Domani, martedì 26 settembre, i due senatori repubblicani che si sono occupati di rivedere la riforma sanitaria renderanno pubblica la bozza definitiva e rivista della loro proposta. Ci sono state modifiche per renderla più digeribile a tutti in modo da ottenere l’agognata maggioranza in Senato. I senatori vivono mesi sensibili, a novembre del 2018 ci saranno le elezioni di conferma del mandato, e sanno che ogni genere di taglio o privazione percepita nei propri stati può significare voti in meno alle mid-term. A diversi congressisti della Camera alta non piacciono i contenuti tanto quanto il blitz last-minute per l’approvazione.

IL CONTEGGIO, AL MOMENTO

Per questo al momento la riforma con cui i conservatori intendono abolire l’Obamacare – secondo un mantra ripetuto da anni su cui l’attuale presidente Donald Trump ha giocato in campagna elettorale – si trova sul filo. I Rep hanno 52 seggi al Senato, possono far passare la riforma a maggioranza semplice fino al 30 settembre, e ad oggi, 25/09, possono contare su 50 voti ipotetici: si scrive “ipotetici” perché non è chiaro cosa faranno due senatrici decisive che già a luglio contribuirono con il loro “no” a seccare il voto su un’altra proposta di riforma sanitaria non troppo diversa dall’attuale. La revisione che i due promotori della legge, Lindsey Graham e Bill Cassidy, presenteranno domani si propone di concedere più fondi statali ad Alaska, Arizona, Kentucky e Maine, a fronte di una riduzione dei sussidi federali. La modifica è più politica che tecnica, perché da quegli stati vengono il super conservatore Rand Paul (Kentucky), il primo a opporsi pubblicamente alla riforma; Lisa Murkowski (Alaska) e Susan Collins (Maine), le due senatrici repubblicane ancora indecise, ma molto scettiche (a luglio avevano già votato contro la riforma); John McCain (Arizona), icona dei repubblicani che ha già detto che non voterà il decreto.
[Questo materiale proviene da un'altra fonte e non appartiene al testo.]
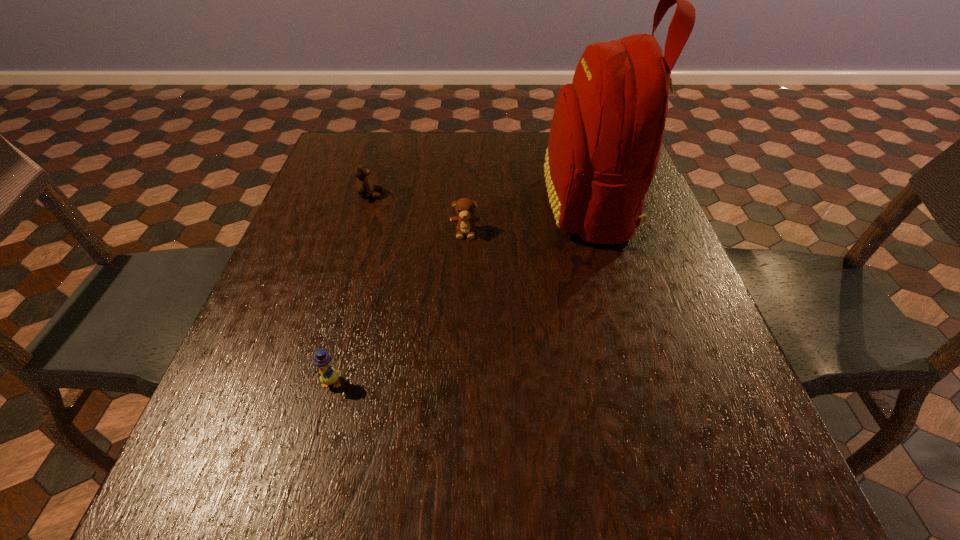 In order to click on the rightmost object in this screenshot , I will do `click(607, 129)`.

Locate an element on the screen. backpack is located at coordinates (607, 129).

Identify the location of the farther teddy bear. (364, 186).

You are a GUI agent. You are given a task and a screenshot of the screen. Output one action in this format:
    pyautogui.click(x=<x>, y=<y>)
    Task: Click on the third object from left to right
    
    Given the screenshot: What is the action you would take?
    pyautogui.click(x=465, y=207)

You are a GUI agent. You are given a task and a screenshot of the screen. Output one action in this format:
    pyautogui.click(x=<x>, y=<y>)
    Task: Click on the nearer teddy bear
    Image resolution: width=960 pixels, height=540 pixels.
    Given the screenshot: What is the action you would take?
    pyautogui.click(x=465, y=207)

IL RUOLO, CENTRALE, DI MCCAIN

McCain la scorsa settimana è uscito pubblicamente contro la riforma che dovrebbe obliterare gran parte dell’Obamacare, e lo ha fatto in un momento in cui la sua figura è particolarmente apprezzata, e questo dà un valore aggiunto. A luglio è stato operato per un cancro al cervello, e con un recupero record ha permesso di portare la legge sanitaria al voto per poi votare contro platealmente, davanti a tutta l’aula e in pluri-diretta televisiva. Una mossa che gli ha fatto raccogliere anche il plauso dei democratici, anche se lui è considerato un falco repubblicano. McCain, che ha 81 anni, qualche giorno fa è stato intervistato da Jack Tapper (che conduce uno show molto seguito per la CNN) e ha lasciato una specie di messaggio di addio. Al giornalista che gli ha chiesto il modo in cui vorrebbe essere ricordato dagli americani, mentre scherzavano sul se quella sarebbe stata la sua ultima intervista, il senatore ha risposto di voler esser ricordato come uno che “ha servito il suo paese e non sempre ha fatto la cosa giusta. Ha fatto molti errori. Ha fatto molti errori, ma ha servito il suo paese. E spero che possano aggiungere con onore” – “Certamente con onore” ha risposto Tapper.

SE LA RIFORMA NON PASSA

Al momento il “no” alla riforma di McCain è considerato importante al punto che, è possibile, che i repubblicani decidano di non portare al voto in aula la legge. Attenzione: questa che si racconta non è una questione puramente politica o interna agli Stati Uniti. Se il Congresso fallisse sulla sanità, Trump si metterebbe in una posizione ancora più aspra rispetto al partito che lo ha sostenuto. Casa Bianca e Gop sono entità divise, e il presidente sta sfruttando la fase delle elezioni di metà mandato per cambiare il partito – andare contro l’establishment, anche dei repubblicani, è un suo classico claim – e appoggiare nella lotta all’interno dei singoli stati candidati outsider, di rottura, più allineati sulle sue visioni meno classiche della politica di desta americana. Questa situazione sta mandando in tilt i finanziatori repubblicani, che sono la macchina che dà movimento alla politica negli Stati Uniti e che ha in mano il potere. Cambiamenti nei conservatori significherebbero cambiamenti nel partito che appoggia il presidente e dunque cambiamenti nella linea politica generale dell’amministrazione, che soprattutto negli ultimi mesi è stata normalizzati da elementi interni che invece cercano di portare il presidente sul solco più classico del conservatorismo del Gop.